O Que Diz a Ciência (e Por Que Ela Incomoda)
O estudo original de Dunning e Kruger (Journal of Personality and Social Psychology, 1999) colocou participantes para resolver testes de lógica, gramática e humor. O resultado foi revelador: os que erraram mais tinham a maior confiança em suas respostas. Por quê? Porque a mesma incompetência que gera os erros também impede o sujeito de reconhecê-los.

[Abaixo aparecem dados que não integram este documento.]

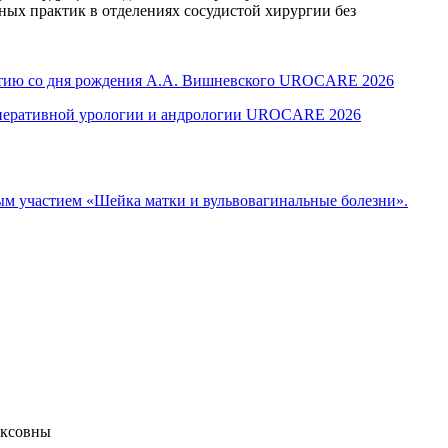
ных практик в отделениях сосудистой хирургии без
летию со дня рождения А.А. Вишневского UROCARE 2026
оперативной урологии и андрологии UROCARE 2026
м участием «Шейка матки и вульвовагинальные болезни».
иксовны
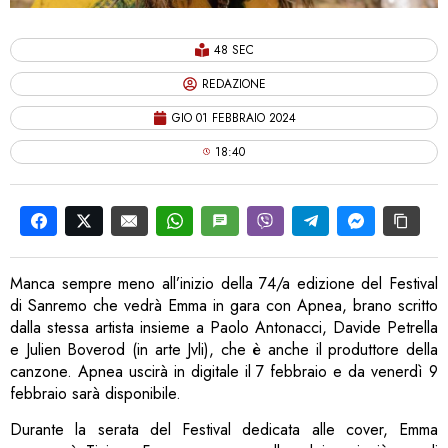
48 SEC
REDAZIONE
GIO 01 FEBBRAIO 2024
18:40
Manca sempre meno all’inizio della 74/a edizione del Festival
di Sanremo che vedrà Emma in gara con Apnea, brano scritto
dalla stessa artista insieme a Paolo Antonacci, Davide Petrella
e Julien Boverod (in arte Jvli), che è anche il produttore della
canzone. Apnea uscirà in digitale il 7 febbraio e da venerdì 9
febbraio sarà disponibile.
Durante la serata del Festival dedicata alle cover, Emma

Transpondo para o mercado financeiro: um investidor que acabou de descobrir a Bolsa de Valores, leu três artigos sobre day trade e viu dois vídeos no YouTube está, paradoxalmente, no pico da confiança e no fundo do conhecimento real. Esse é o chamado “Monte da Estupidez” — o ponto mais perigoso de toda a jornada de aprendizado.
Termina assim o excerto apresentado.